(Items listed in a dataset)

________

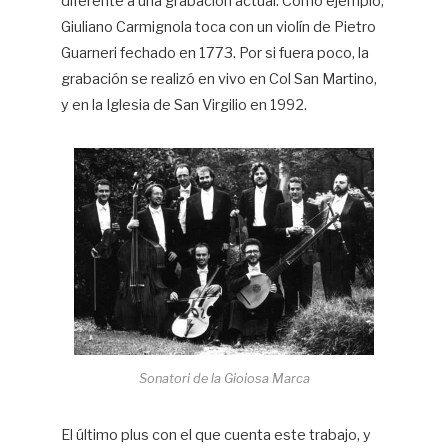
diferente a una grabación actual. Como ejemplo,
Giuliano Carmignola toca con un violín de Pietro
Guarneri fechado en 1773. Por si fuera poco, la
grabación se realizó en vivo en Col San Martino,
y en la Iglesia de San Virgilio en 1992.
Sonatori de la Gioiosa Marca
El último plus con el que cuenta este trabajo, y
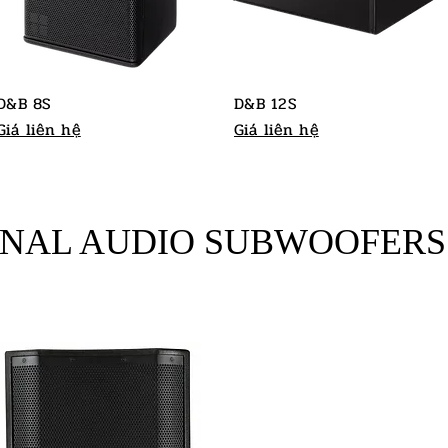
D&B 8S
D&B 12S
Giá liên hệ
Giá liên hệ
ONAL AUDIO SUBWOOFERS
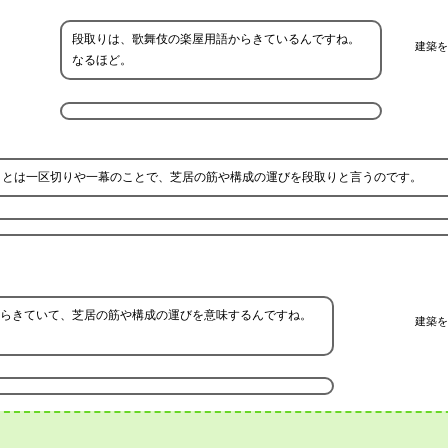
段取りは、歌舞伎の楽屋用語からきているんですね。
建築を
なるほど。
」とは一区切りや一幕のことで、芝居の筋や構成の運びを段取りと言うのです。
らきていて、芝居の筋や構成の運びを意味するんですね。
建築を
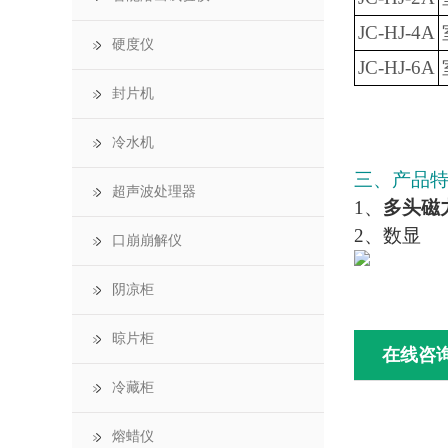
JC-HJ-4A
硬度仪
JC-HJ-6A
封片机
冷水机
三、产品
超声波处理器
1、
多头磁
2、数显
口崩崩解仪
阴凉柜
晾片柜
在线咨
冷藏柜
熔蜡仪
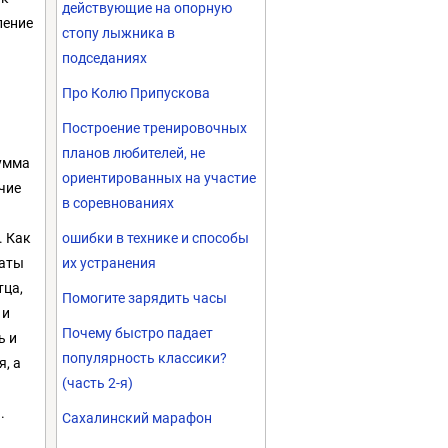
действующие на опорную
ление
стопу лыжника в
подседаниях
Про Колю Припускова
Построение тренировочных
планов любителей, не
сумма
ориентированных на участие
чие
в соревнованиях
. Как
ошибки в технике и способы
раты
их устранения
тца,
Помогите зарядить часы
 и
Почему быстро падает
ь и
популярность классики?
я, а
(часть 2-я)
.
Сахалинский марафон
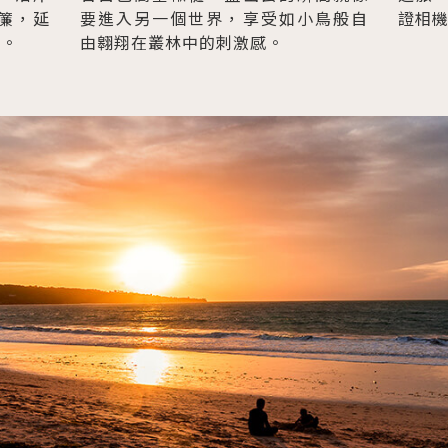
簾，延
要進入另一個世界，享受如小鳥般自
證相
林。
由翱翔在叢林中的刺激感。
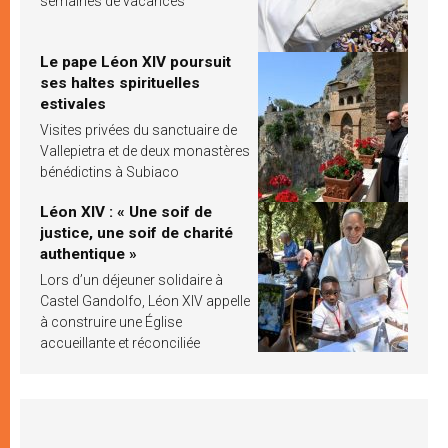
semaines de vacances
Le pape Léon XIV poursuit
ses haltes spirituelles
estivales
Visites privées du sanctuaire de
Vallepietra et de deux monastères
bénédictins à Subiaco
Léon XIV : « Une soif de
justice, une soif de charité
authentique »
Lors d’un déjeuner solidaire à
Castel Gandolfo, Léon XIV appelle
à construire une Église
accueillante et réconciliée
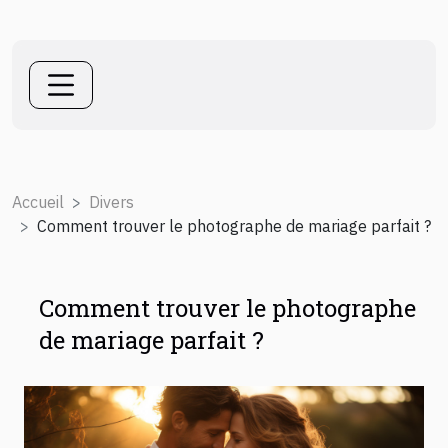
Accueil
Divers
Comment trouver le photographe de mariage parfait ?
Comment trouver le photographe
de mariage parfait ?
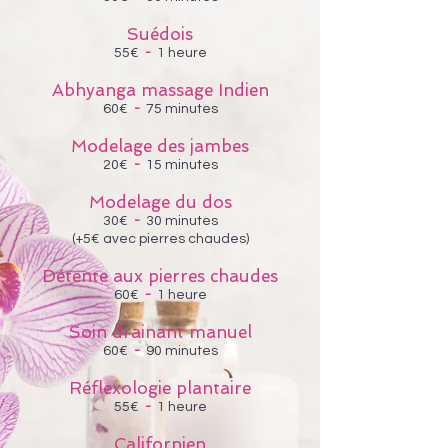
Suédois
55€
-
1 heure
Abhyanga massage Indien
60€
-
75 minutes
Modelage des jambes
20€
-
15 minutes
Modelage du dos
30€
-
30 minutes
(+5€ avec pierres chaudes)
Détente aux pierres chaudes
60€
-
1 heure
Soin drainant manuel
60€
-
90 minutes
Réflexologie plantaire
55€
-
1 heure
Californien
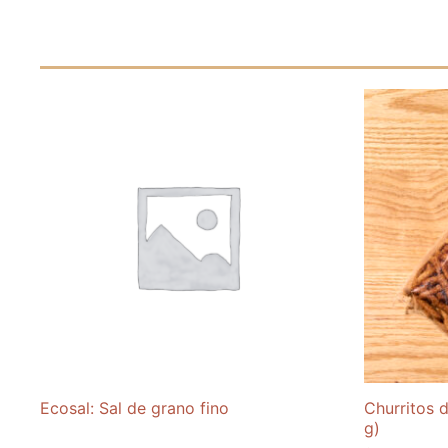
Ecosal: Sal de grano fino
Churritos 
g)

________

• **What needs to be done**
Please give the number of lines in the data above where the word "Modelage" appears, and nothing besides.

• **Exercise result**
2